Today is the feast of St. Luke the Evangelist, and you’re reading The Tuesday Pillar Post.

St. Luke, author of an eponymous gospel and the Acts of Apostles, is the writer of a greater portion of the New Testament than anyone. Sorry, St. Paul — two long books outpaced a bunch of short ones. Maybe there’s a lesson in that, I don’t know.

At any rate, St. Luke has been represented in Christian art since time immemorial as an ox — because oxen were symbolic of Israel’s Temple sacrifices.

St. Luke’s Gospel begins and ends in the Temple — and emphasizes a link between the Temple sacrifices and the sacrifice of Jesus Christ on Calvary.

Here’s an image of the Lucan ox in the Book of Durrow, an Irish 7th-century illuminated Gospel manuscript:

By the way, in case you were curious, “ox” typically refers to a castrated adult bovine used as a beast of burden — or as a Temple sacrifice, as mentioned above. “Steer” is a term that refers to a young castrated male cow being raised for meat.

Same animal, but different agricultural contexts suggest the use of different terms. As some of you know, I recently obtained a cowboy hat, so I’m trying to know about things like this now.

At any rate, let’s get to the news.

The news

Pope Francis on Sunday announced that the Church’s universal synod on synodality will be extended a year longer than was originally planned. The global meeting of bishops originally planned for October 2023 will now be a two-parter, with one meeting going as planned and the next scheduled for October 2024.
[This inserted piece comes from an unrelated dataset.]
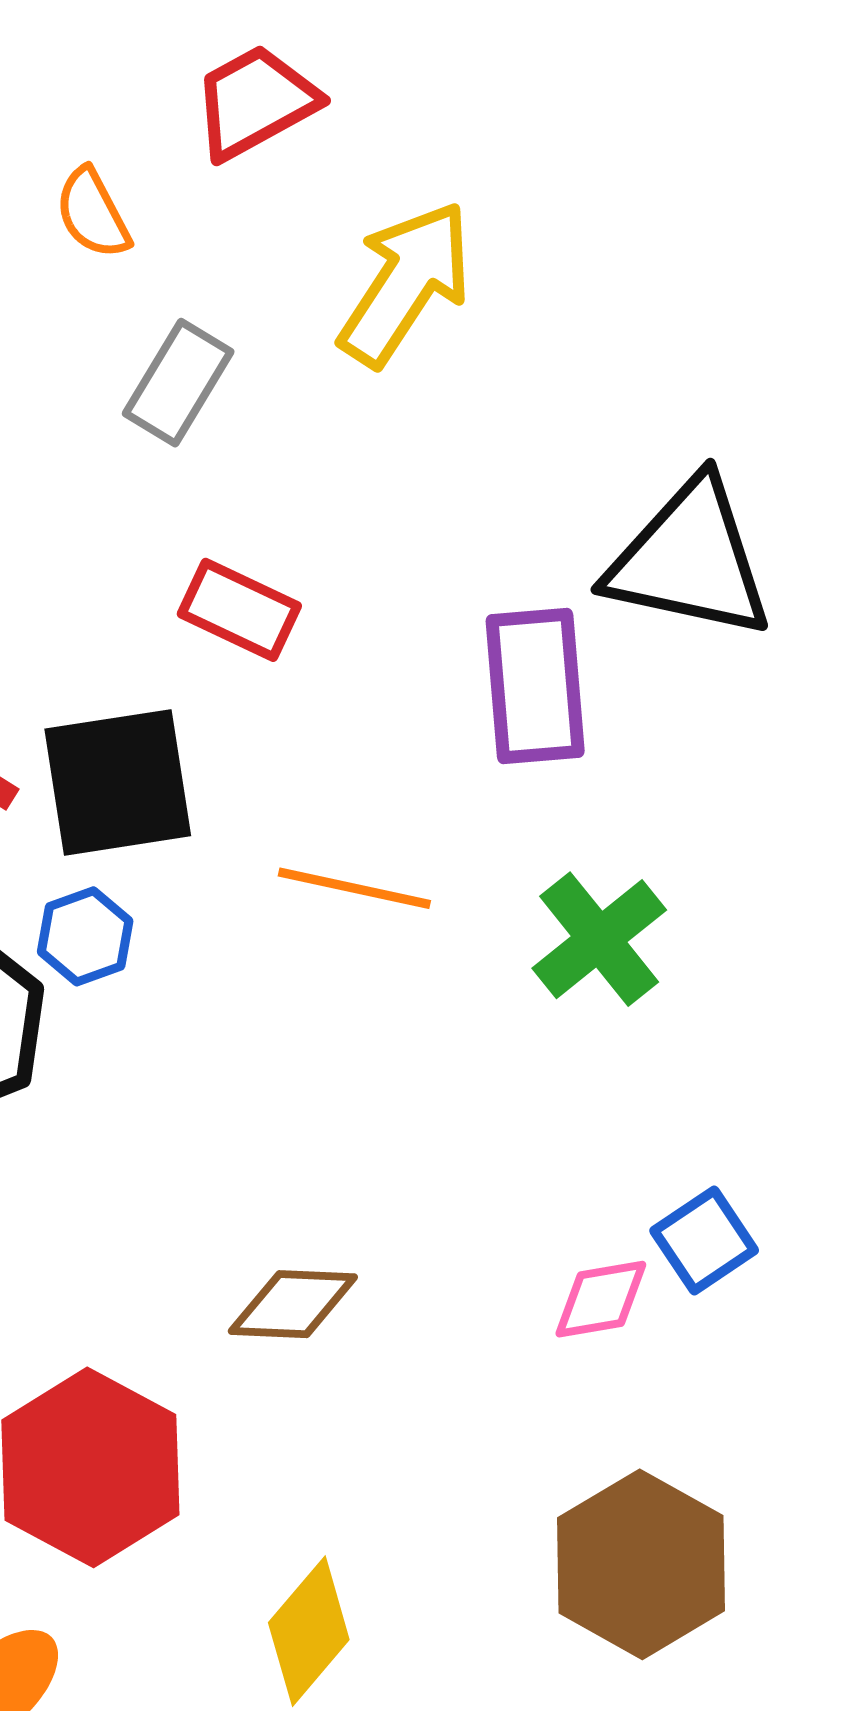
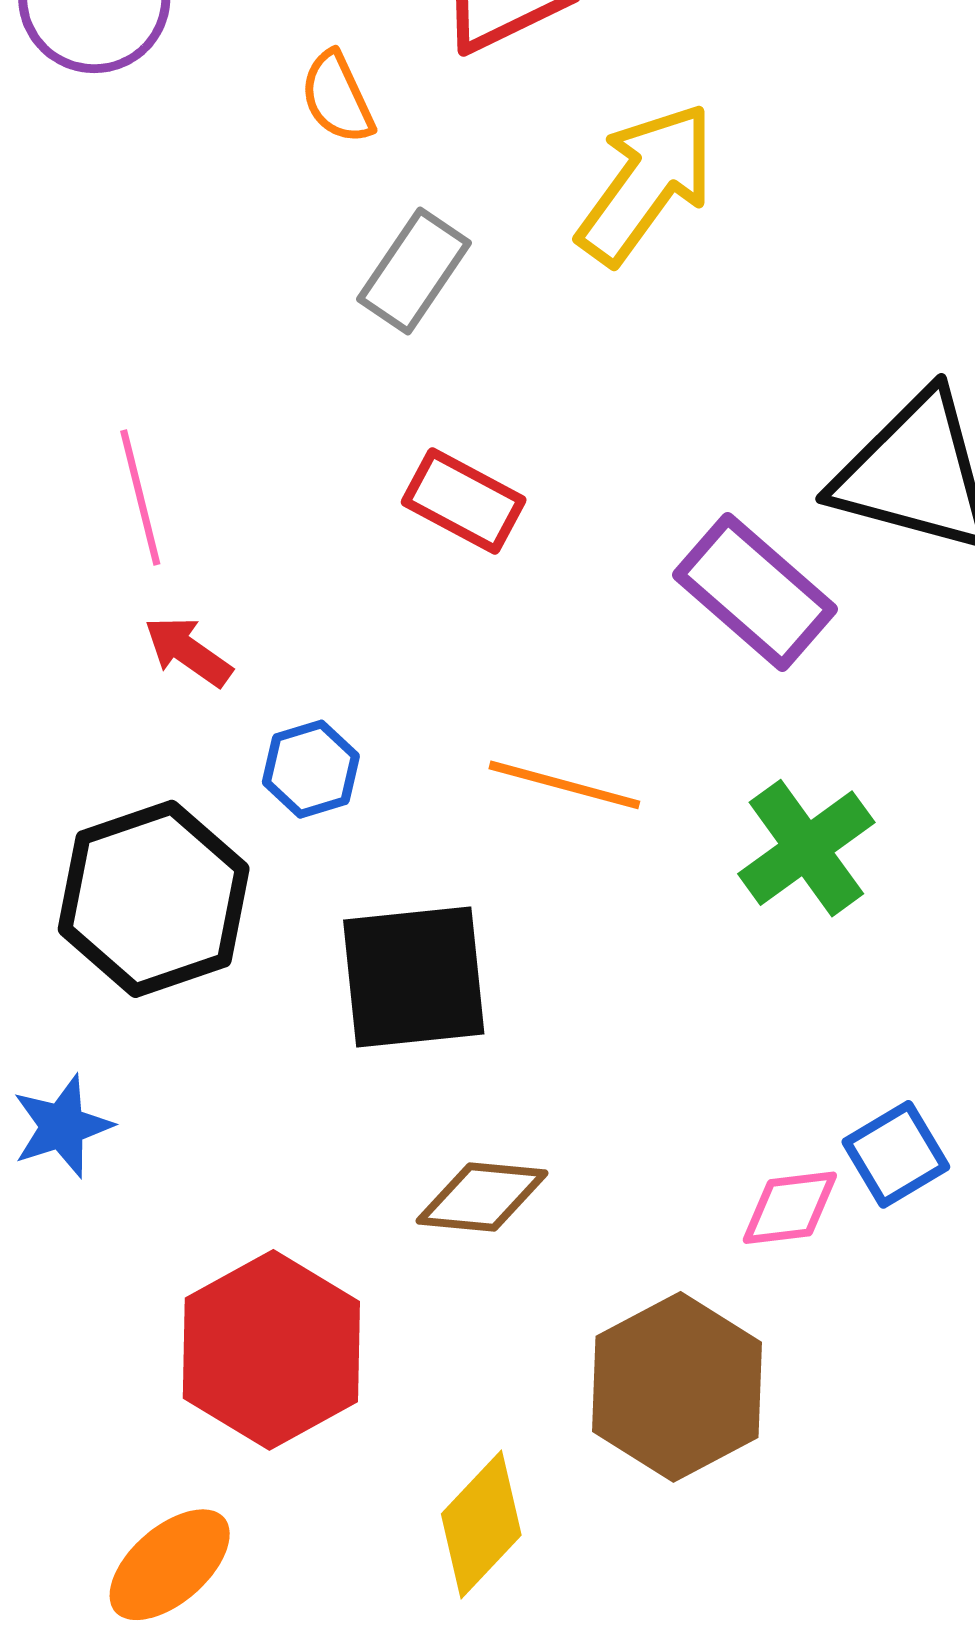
purple rectangle: (535, 686) -> (755, 592), turned -47
black square: (118, 782) -> (414, 977), moved
blue hexagon: (85, 936) -> (311, 769), moved
brown hexagon: (641, 1564) -> (677, 1387), moved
Well, the pope said after his Sunday Angelus address that the “fruits of the synodal process underway are many, but so that they might come to full maturity, it is necessary not to be in a rush.”
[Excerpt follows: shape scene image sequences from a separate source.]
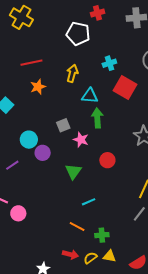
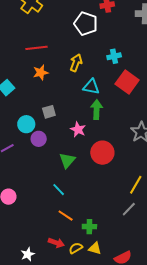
gray square: (63, 125) -> (49, 112), moved
red circle: (107, 160) -> (102, 153), size x1.5
cyan line: (89, 202) -> (59, 190), moved, turned 64

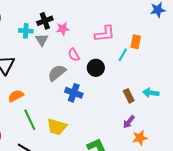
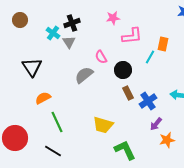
pink star: (63, 29) -> (113, 18), moved
cyan cross: (26, 31) -> (53, 33), turned 32
blue cross: (74, 93) -> (148, 101), moved, turned 36
brown rectangle: (129, 96) -> (128, 93), moved
yellow trapezoid: (57, 127) -> (103, 125), moved

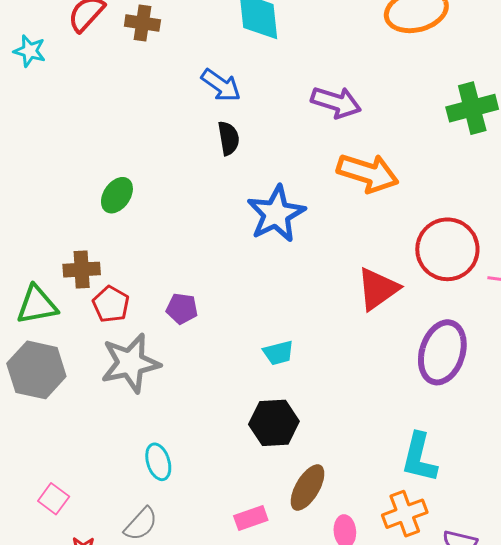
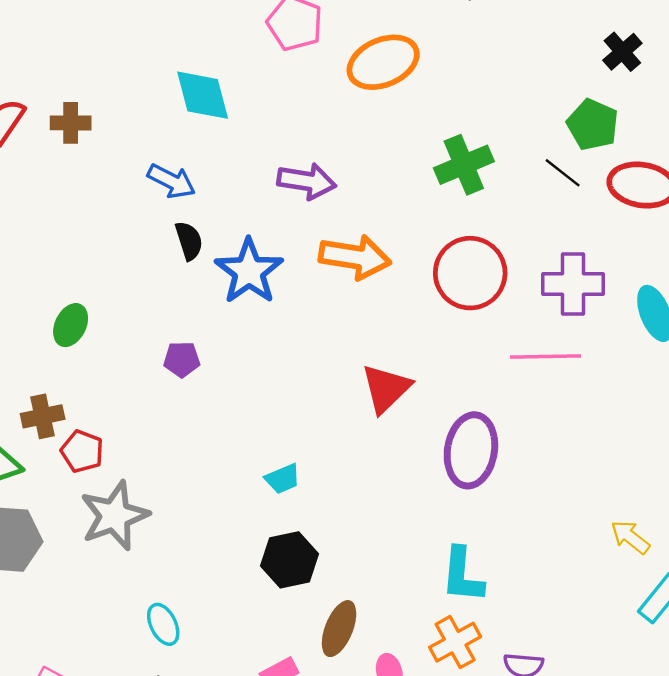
blue star: (276, 214) -> (249, 271), moved
red circle: (447, 249) -> (470, 273), moved
purple pentagon: (182, 309) -> (182, 359), moved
To have a “more relaxed period of discernment,” Francis said, he was adding another meeting, and another year.

Here’s our coverage on this, which you won’t read anywhere else:

First, the leaders of Germany’s controversial “synodal way” have said the synod on synodality’s extension is “an important sign,” which “shows that Pope Francis considers synodality to be the decisive moment of change.”
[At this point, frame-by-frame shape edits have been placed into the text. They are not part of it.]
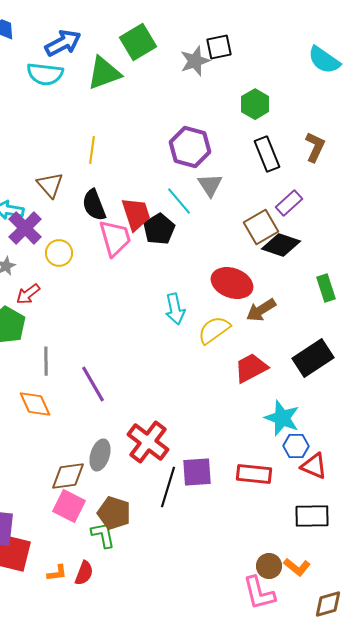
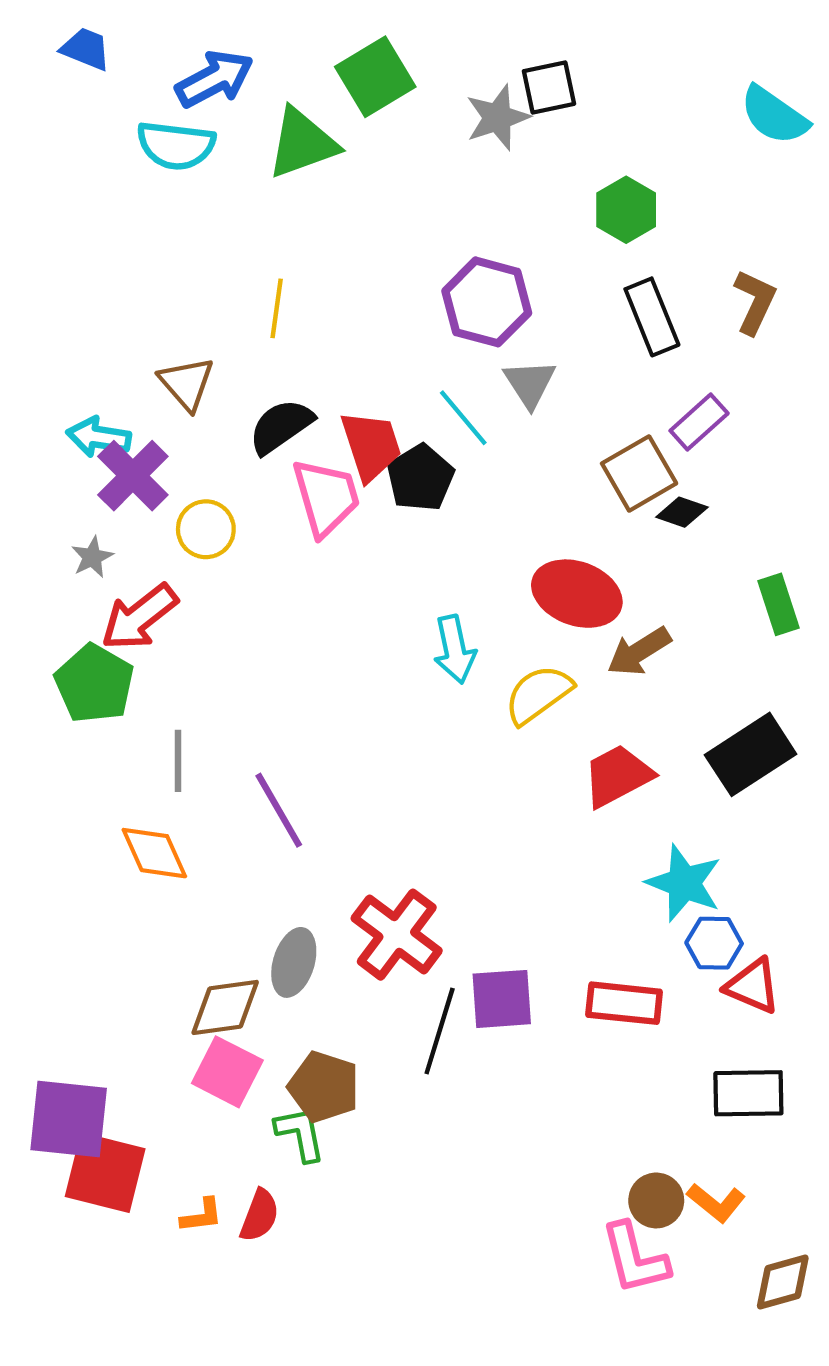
black semicircle: (94, 205) -> (281, 426), turned 76
black diamond: (281, 245) -> (682, 512), size x0.6
red arrow: (28, 294) -> (139, 617), size x1.5

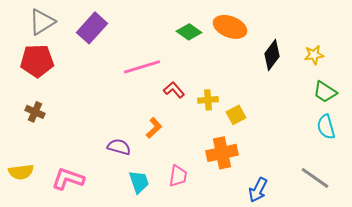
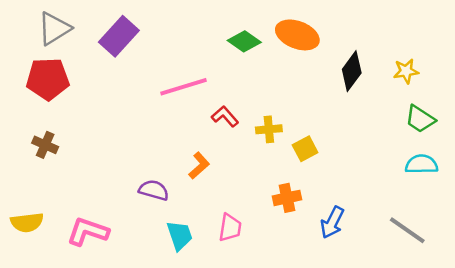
cyan semicircle: (326, 127) -> (422, 164), turned 105
orange cross: (222, 153) -> (287, 198), size x0.7
blue arrow: (258, 190) -> (332, 222), moved

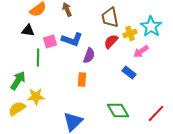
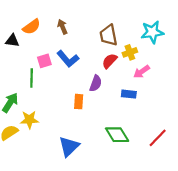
cyan star: (151, 26) -> (152, 32), moved, turned 30
black triangle: (28, 30) -> (12, 41), moved
blue L-shape: (72, 39) -> (68, 59), turned 30
purple semicircle: (89, 55) -> (96, 83), moved
blue rectangle: (129, 72) -> (129, 94), turned -32

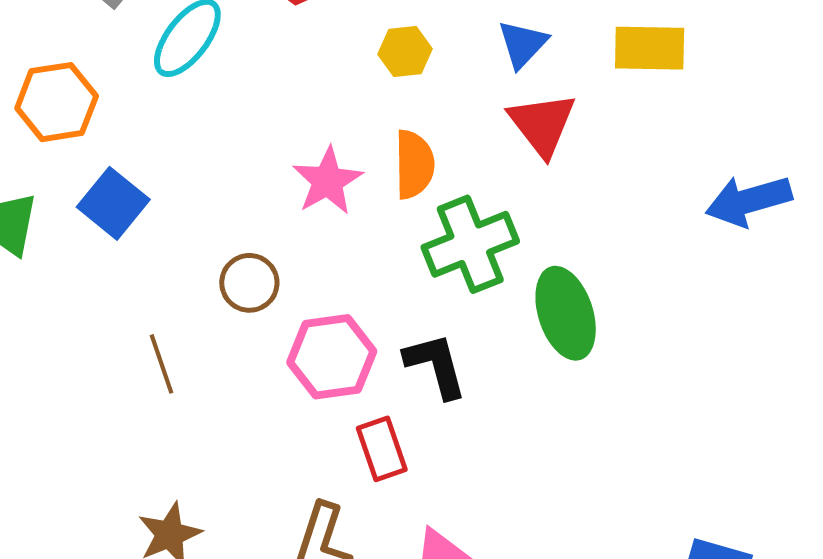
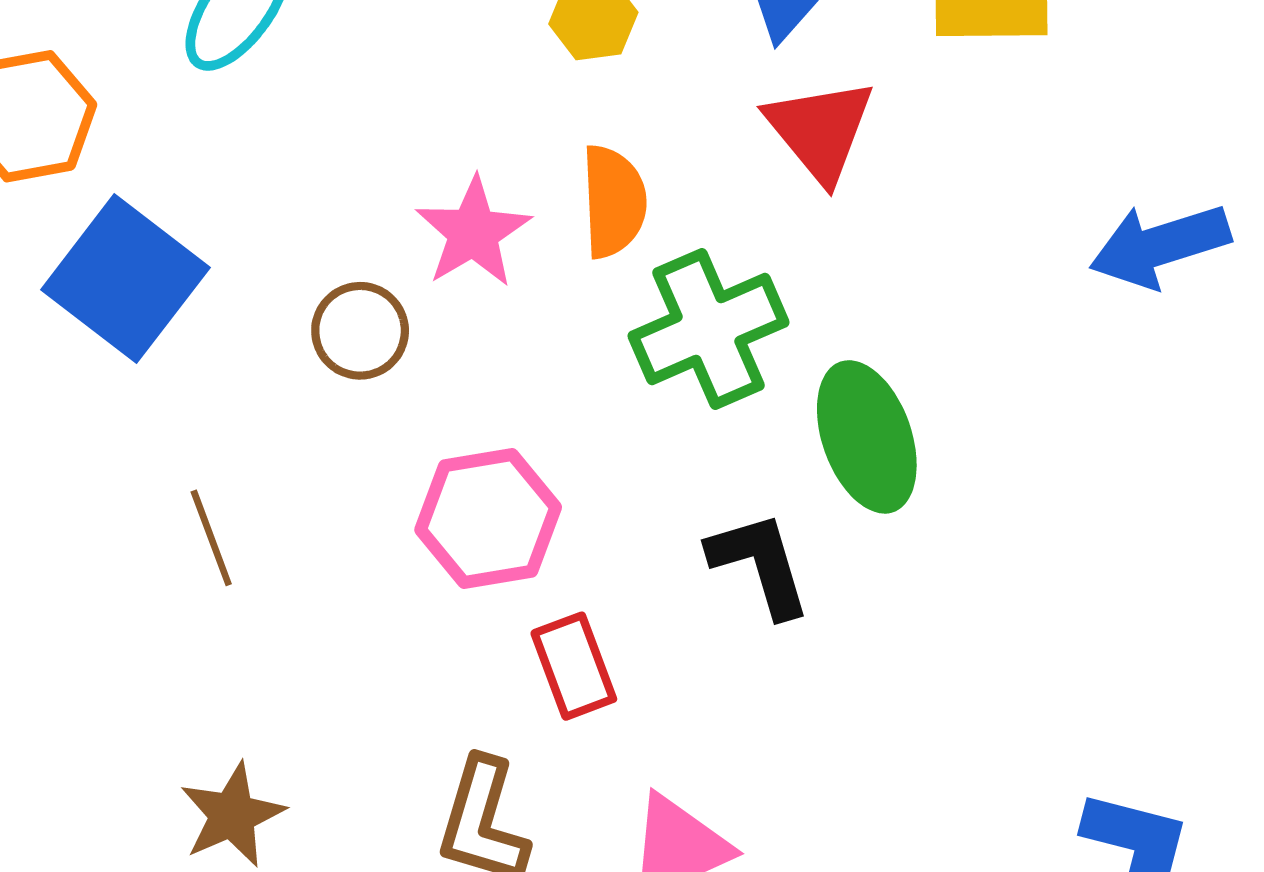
blue square: (113, 203) -> (125, 279), size x1.4
brown circle: (249, 283) -> (360, 331), moved
black L-shape: (436, 365) -> (760, 564), moved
While the German process and the universal synod process are not the same thing, they are related, and themes that have emerged in the German process have been also raised in the national synthesis documents for the synod on synodality.

Further, the head of Vatican’s office for the synod of bishops has expressed trust in the German synodality process, explaining that “I have trust in the Catholic Church in Germany, in the bishops, I trust they know what they are doing.”

You can read about all that right here.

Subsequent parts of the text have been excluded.